## REQUIRED WORK
With no images included, output each entry below exactly as it appears.

[INFORMATION SUPPLIED Boundary: Start]

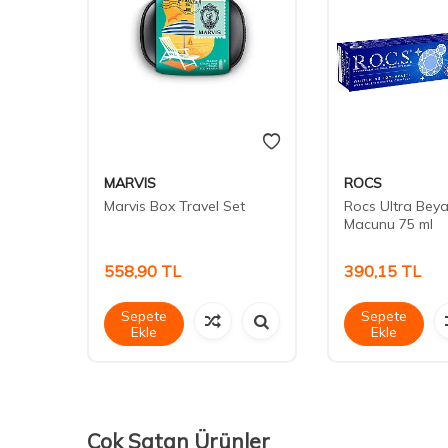
MARVIS
ROCS
White
Marvis Box Travel Set
Rocs Ultra Beyaz
unu
Macunu 75 ml
558,90
TL
390,15
TL
Sepete
Sepete
Ekle
Ekle
Çok Satan Ürünler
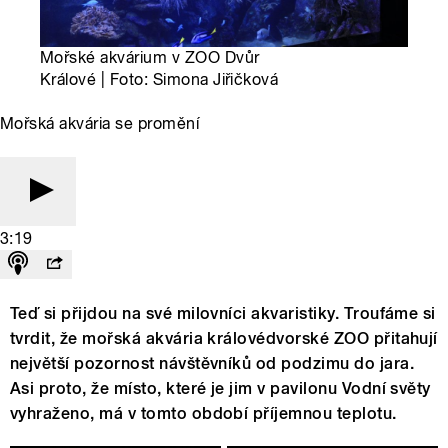
Mořské akvárium v ZOO Dvůr
Králové | Foto: Simona Jiřičková
Mořská akvária se promění
3:19
Teď si přijdou na své milovníci akvaristiky. Troufáme si
tvrdit, že mořská akvária královédvorské ZOO přitahují
největší pozornost návštěvníků od podzimu do jara.
Asi proto, že místo, které je jim v pavilonu Vodní světy
vyhraženo, má v tomto období příjemnou teplotu.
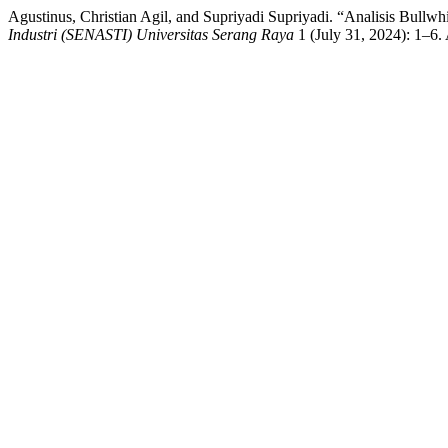
Agustinus, Christian Agil, and Supriyadi Supriyadi. “Analisis Bul
Industri (SENASTI) Universitas Serang Raya
1 (July 31, 2024): 1–6. 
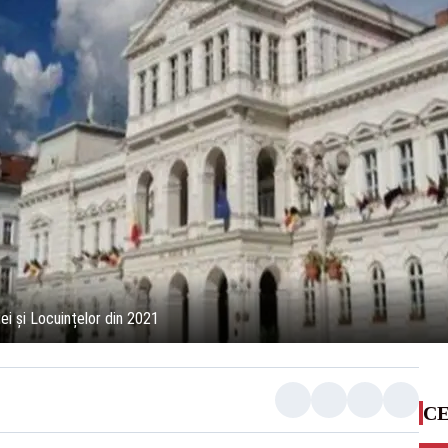
i și Locuințelor din 2021
CE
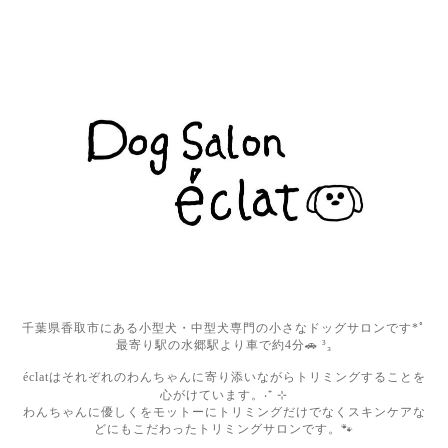
千葉県香取市にある小型犬・中型犬専門の小さなドッグサロンです*ﾟ
最寄り駅の水郷駅より車で約4分🚗 ³₃
éclatはそれぞれのわんちゃんに寄り添いながらトリミングすることを
心がけています。‧⁺ ⊹
わんちゃんに優しくをモットーにトリミングだけでなくスキンケアな
どにもこだわったトリミングサロンです。🐾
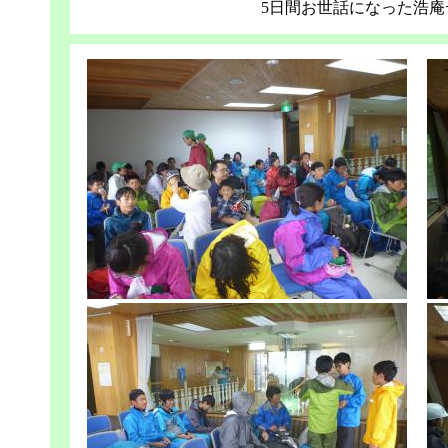
5日間お世話になった浩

[INFORMATION SUPPLIED Boundary: End]

## THE ANSWER
MARVIS
ROCS
White
Marvis Box Travel Set
Rocs Ultra Beyaz
unu
Macunu 75 ml
558,90
TL
390,15
TL
Sepete
Sepete
Ekle
Ekle
Çok Satan Ürünler
Mořské akvárium v ZOO Dvůr
Králové | Foto: Simona Jiřičková
Mořská akvária se promění
3:19
Teď si přijdou na své milovníci akvaristiky. Troufáme si
tvrdit, že mořská akvária královédvorské ZOO přitahují
největší pozornost návštěvníků od podzimu do jara.
Asi proto, že místo, které je jim v pavilonu Vodní světy
vyhraženo, má v tomto období příjemnou teplotu.
Agustinus, Christian Agil, and Supriyadi Supriyadi. “Analisis Bul
Industri (SENASTI) Universitas Serang Raya
1 (July 31, 2024): 1–6. 
i și Locuințelor din 2021
CE
千葉県香取市にある小型犬・中型犬専門の小さなドッグサロンです*ﾟ
最寄り駅の水郷駅より車で約4分🚗 ³₃
éclatはそれぞれのわんちゃんに寄り添いながらトリミングすることを
心がけています。‧⁺ ⊹
わんちゃんに優しくをモットーにトリミングだけでなくスキンケアな
どにもこだわったトリミングサロンです。🐾
5日間お世話になった浩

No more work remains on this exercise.